# Osteosacroma - Data Wrangling

The dataset consists of MRI images of children with bone tumors (osteosarcoma). The MRIs vary in number and type of sequences. Furthermore, there is sometimes considerable movement inbetween sequences, necessitating multiple transforms. 

In [1]:
from pathlib import Path
import re
import shutil

import pandas as pd

In [2]:
DATA_DIR = Path("/workspace/data")

In [3]:
files = sorted(list(DATA_DIR.glob("**/*nrrd")))

In [4]:
assert len(files) > 0, "Empty set. Check filepaths"

In [5]:
sequences = set()
for f in files:
    sequences.add(re.sub("\\..*", "", f.name))
sequences

{'AxADC',
 'AxDWI',
 'AxT1',
 'AxT1fs',
 'AxT2',
 'AxT2fs',
 'CorT1',
 'PostAxT1fs',
 'PreAxT1',
 'PreAxT1fs',
 'SagT1',
 'Segmentation_1',
 'Segmentation_2',
 'Segmentation_29',
 'Segmentation_3'}

#### Explanation to image names

- **AxADC** axial Apparent Diffusion Coefficient Maps
- **axDWI** axial Diffusion Weighted Imaging 
- **AxT1:** axial T1 without fat saturation
- **AxT2fs:** axial T2 without fat saturation
- **CorT1:** coronal T1 without fat saturation. Only if no other T1w sequence was available
- **SagT1:** sagittal T1 without fat saturation. Only if no other T1w sequence was available
- **PostAxT1fs:** axial T1 with fat saturation after contrast injection
- **PreAxT1fs:** axial T1 with fat saturation before contrast injection


#### Explanation to segmentation names.  
Sometines the patient moved between the pre- and post-contrast images. So the images are not aligned anymore and new segmentatios had to be done. 

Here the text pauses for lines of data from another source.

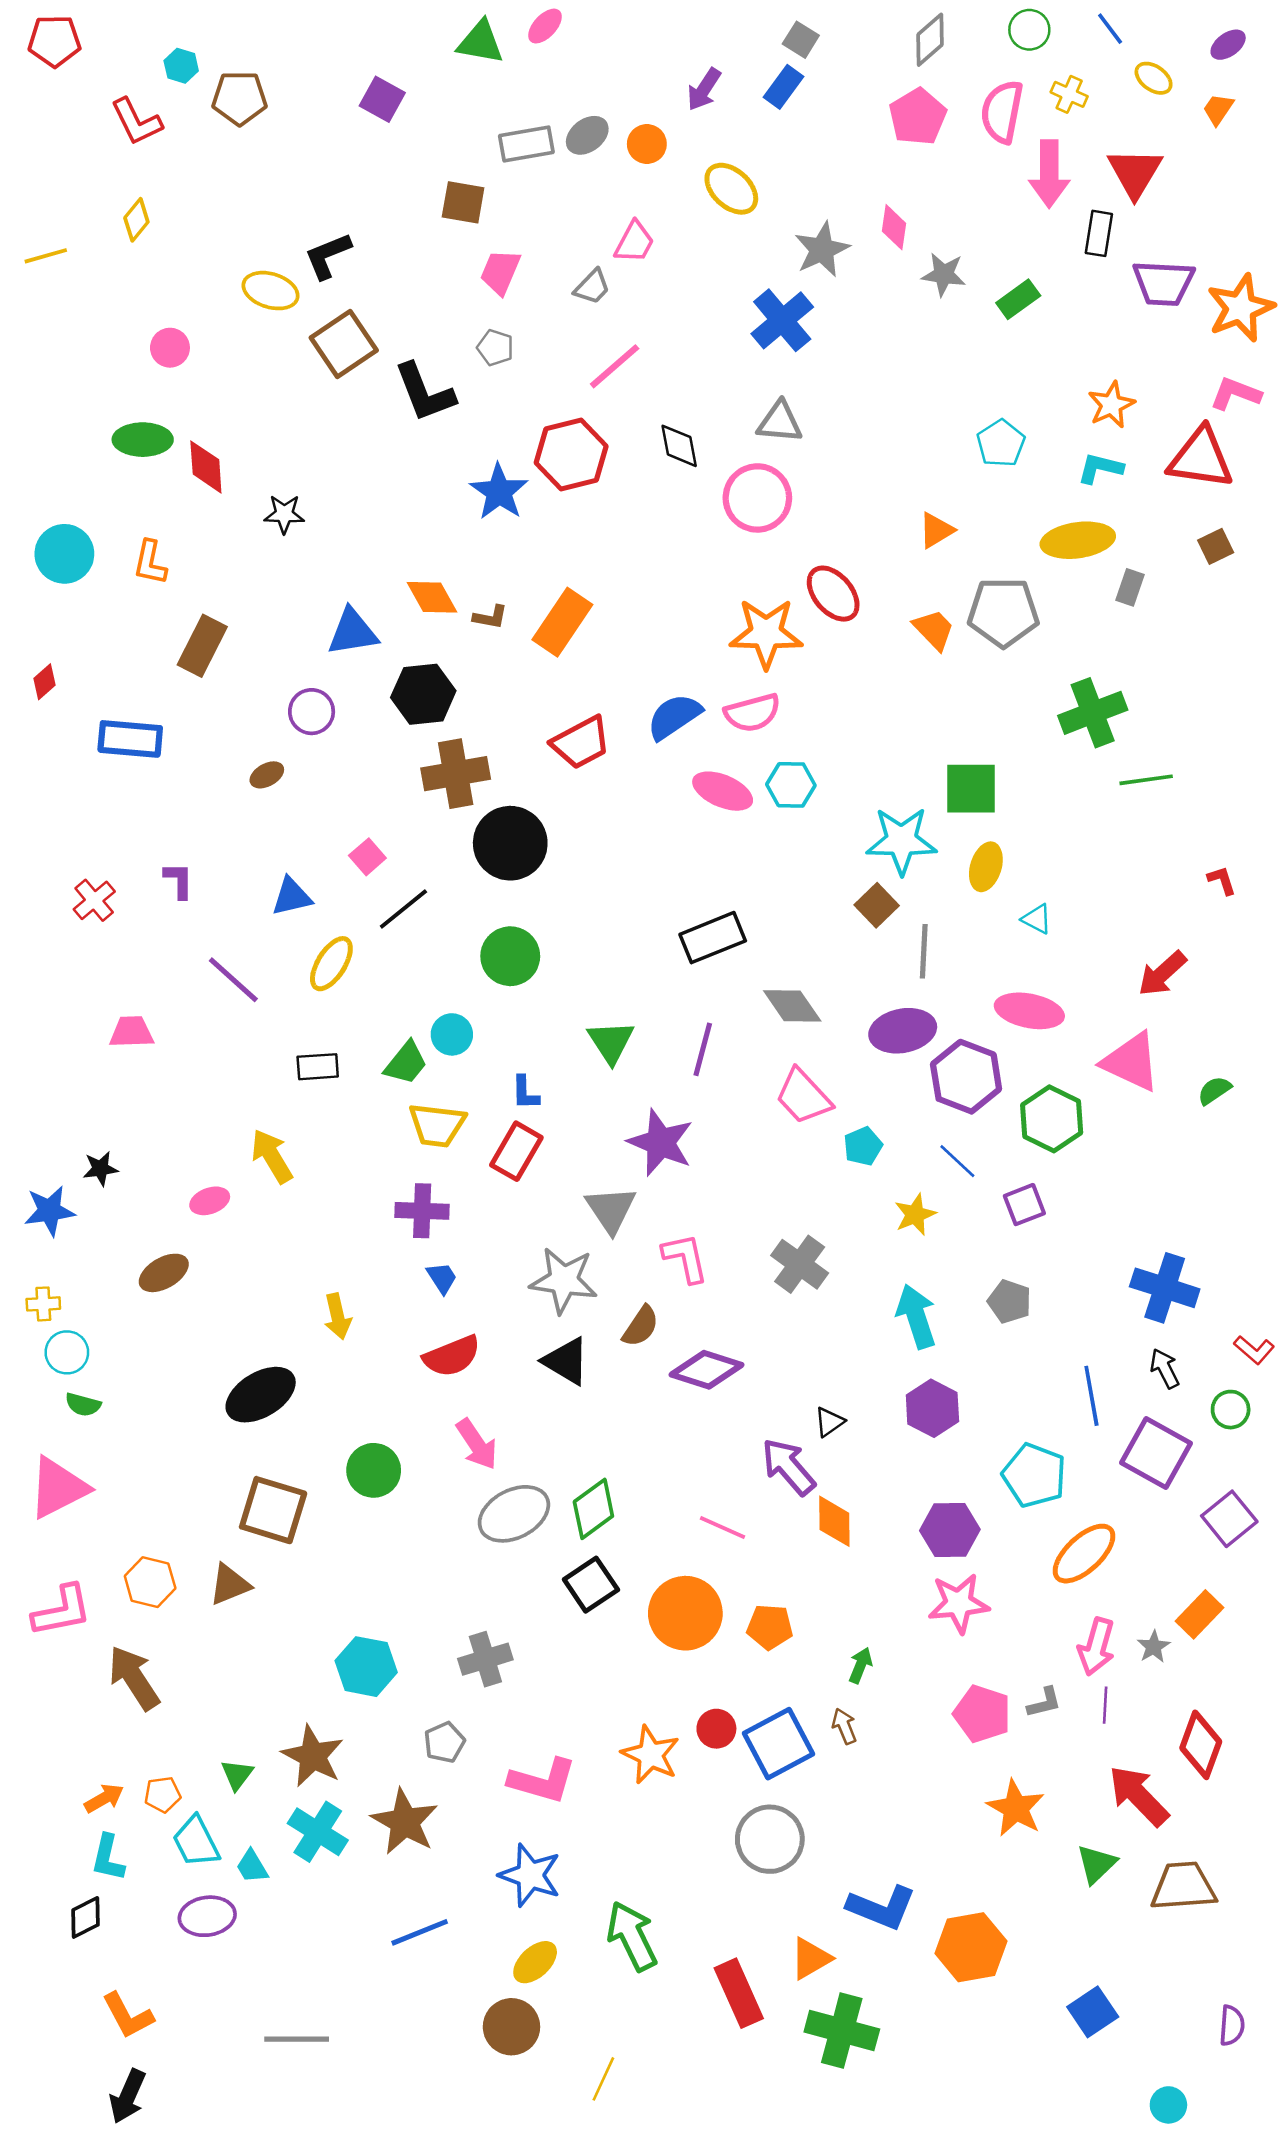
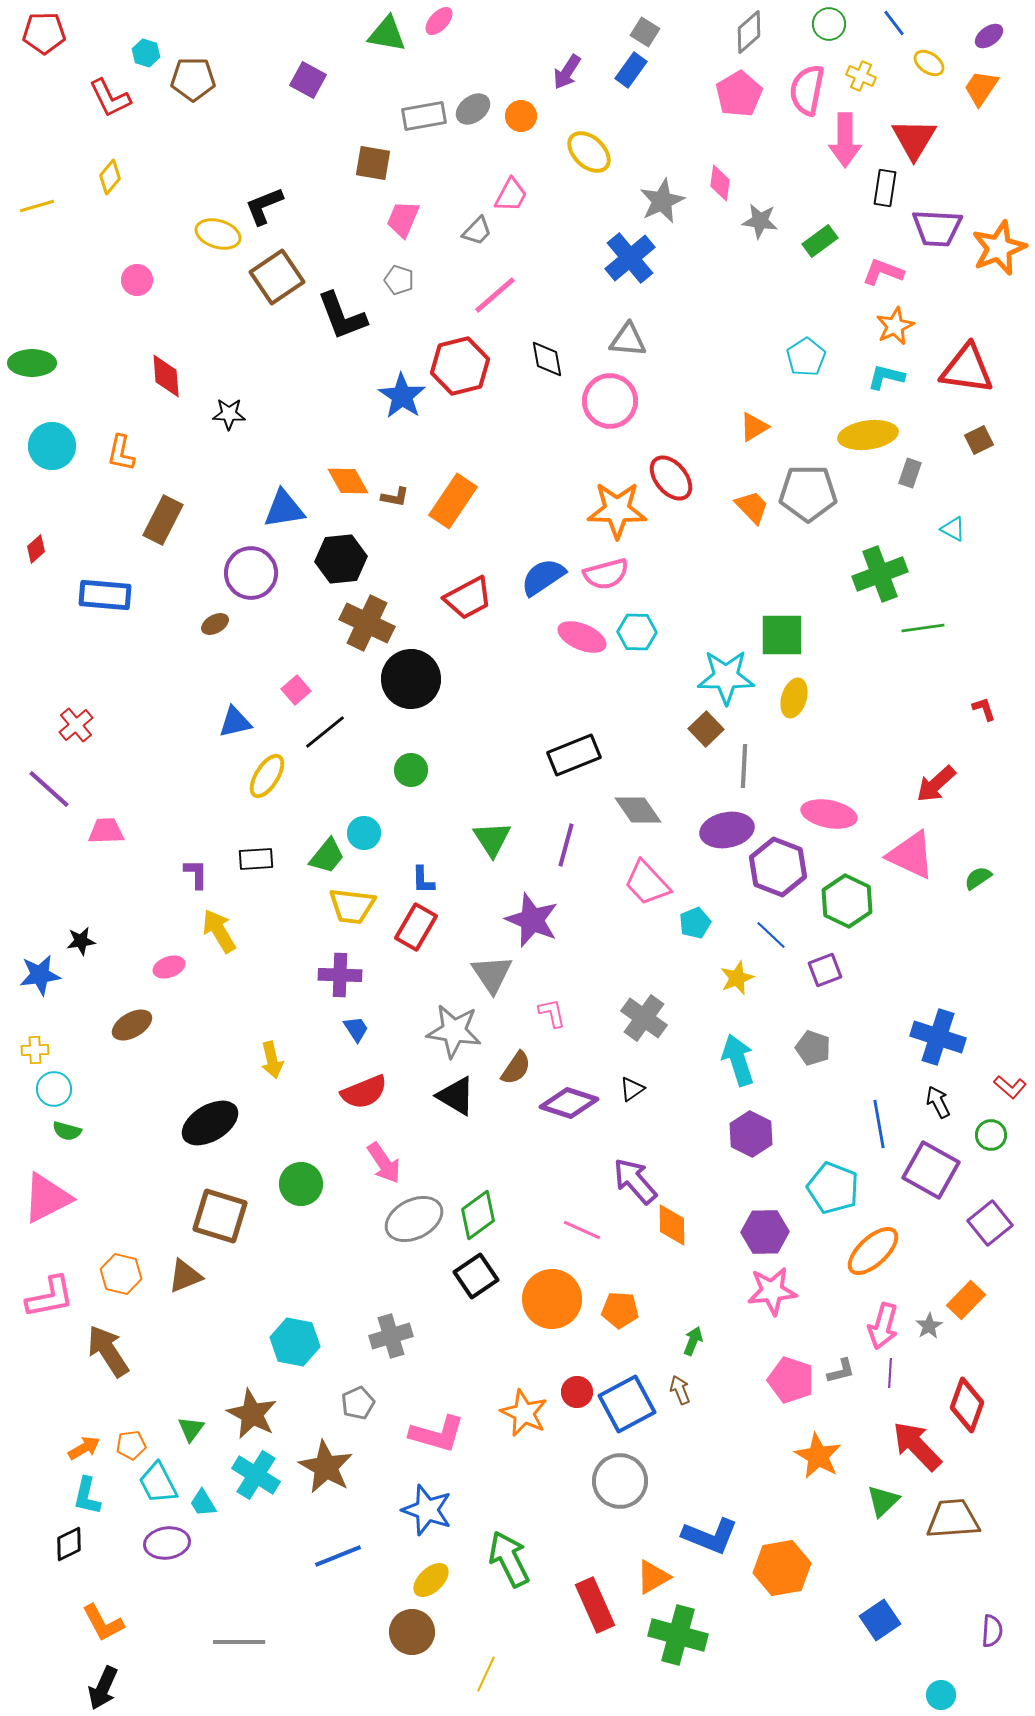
orange trapezoid: (1218, 109) -> (981, 88), size x1.4
pink L-shape: (1236, 394) -> (883, 272), moved
green ellipse: (143, 440) -> (32, 363), moved
purple circle: (312, 712) -> (251, 573), size x1.4
brown cross: (456, 774) -> (367, 623), turned 36
purple L-shape: (179, 880) -> (196, 874), moved
cyan triangle: (1037, 919) -> (953, 529), moved
green circle: (510, 956) -> (411, 770), size x0.7
purple line: (233, 980) -> (49, 789), moved
pink L-shape: (685, 1258) -> (552, 1013), size x0.7
black triangle: (829, 1422) -> (632, 1089), moved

- **Segmentation_1:** segmentations for pre-contrast images, if significant movement happend between pre- and post contrast sequences
- **Segmentation_3:** segmentations for pre-contrast images, if significant movement happend between pre- and post contrast sequences
- **Segmenetatin_2:** segmentation viable for all sequences in the examination





## Filenames to DataFrame
For compatibility with `trainlib`, file names need to be in csv format. For now, sequences are regarded as independed, even if from the same examination. Later in the project, one can implement a solution to merge multiple sequences. 

There is a hirachical structure to the sequences. 

```bash
patient_id # patient id
  |--exam_type # mostly two types: baseline or follow-up. However, can also be more than two
       |       # if significant movement happend inbetween sequences. 
       |--sequence_1 # first MRI sequence, e.g. T1 axial
       |--sequence_2
       |
       |--sequence_n
       |--segmentation # pixel-wise segmentation of the tumor

```

### Manual fixes
> corrections befor creating the dataframe

There are some minor errors in the data, which need to be corrected manually, . 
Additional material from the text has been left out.